What the exercise asks>
A single number is the whole answer: the tally of lines in the data below that include the word "news".

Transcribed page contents
------------------------------------------------------------------------

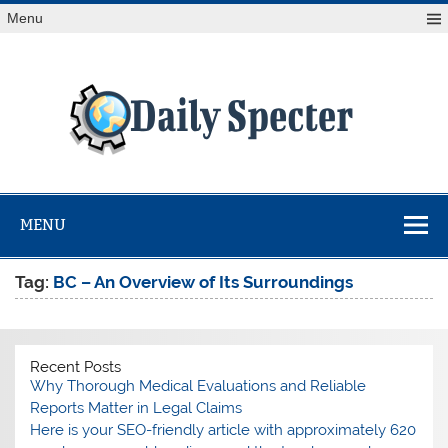
Skip
Menu
to
content
Da
Spe
Find latest technology news from every corner of the globe
at Reuters.com, your online source for breaking
international news coverage.
MENU
Tag:
BC – An Overview of Its Surroundings
Recent Posts
Why Thorough Medical Evaluations and Reliable
Reports Matter in Legal Claims
Here is your SEO-friendly article with approximately 620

------------------------------------------------------------------------

Solution for this task>
2